Only in myth can the irreconcilable be harmonized. Only in myth can contradictory, impossible or illogical tales be presented without an assault on the intellect.
I have been thinking about this for some time and conclude that the only answer is that the Biblical account is merely an extension and re-writing of older folk tales.
The oldest rustic wisdom comes from a vast repository of story-lines which gave the needed explanation for "the meaning of life" through the movements of the literal heavens as seen on a night with a clear sky. Humans always want an explanation.
Before writing was invented the description of the heavenly bodies served as the universal book and the tales of the heavenly gods were told again and again. They were drawn from the pattern of the constellations (formed only by the human imagination) and the daily rotation of the Earth and the annual movements of the Sun. Heavenly activity, it was thought, determined events on Earth in the form of natural effects of wind, storm, flood, drought, darkness, success or failure etc. Light and darkness were key indicators.
These tales transcend nation and continents and variants of them are to be found from Mexico to Siberia to India. The common factor being that the stellar objects are universal and the mnemonics for repeating their stories to the next generation became the foundations of universal religious belief.
This is a large subject deliberately hidden and condemned as pagan by fourth century Roman Christianity but to cut to the chase, the ambiguity of the father and son in the astronomical myth; is central to the solar myth element and is demonstrated at the spring equinox alias Easter.
The Solar hero “born in the Virgin” of astrology with oxen (Taurus) present, became the teacher and healer assembling his twelve helpers (zodiacal houses) as he travelled through them in the solar year. He was destined every year to be born on the shortest day and die a sacrificial death at Easter whereby he would as the Solar God return to his heavenly father who was also a Solar God. The two ruling together each year in heaven was explained by the increased strength of the sunlight in the northern hemisphere at this time of year.
Incidentally it was only from about 390 BCE that it was understood that the sun at Easter appeared to cross over or “passover” from the southern dominance to the northern. In technical speech the plane of the ecliptic i.e. the natural plane at which the centre of the Earth travels around the sun crosses over the line of the equator, making equal day and night time...which is the meaning of "equinox" and happens twice each year in spring and autumn. (It is necessary to have a clear mental image of why the seasons arise to grasp this.)

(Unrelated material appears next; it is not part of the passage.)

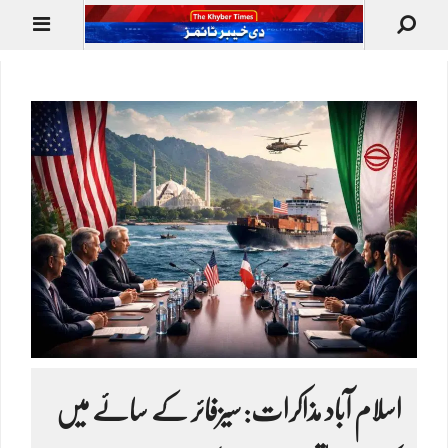
اسلام آباد مذاکرات: سیزفائر کے سائے میں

As the armillary sphere demonstrates this “pass over” forms a "cross" where the two lines converge (the plane of the ecliptic and the equator) and this saltire shape or St Andrews cross became the symbol on which the Saviour Mithra stood. So being sacrificed at the spring equinox on a cross was the mnemonic or symbol for the solar event. By this central belief we can connect the Jewish Passover with the Mithraic cross and all the solar- Gods such as Jesus, Dionysus, Attis, Osiris and Horus et al.
No self respecting saviour figure would be seen without his cross at Easter!
The confounding and persistent detail of the myth is that father of the sacrificed Solar God was himself a Sun God.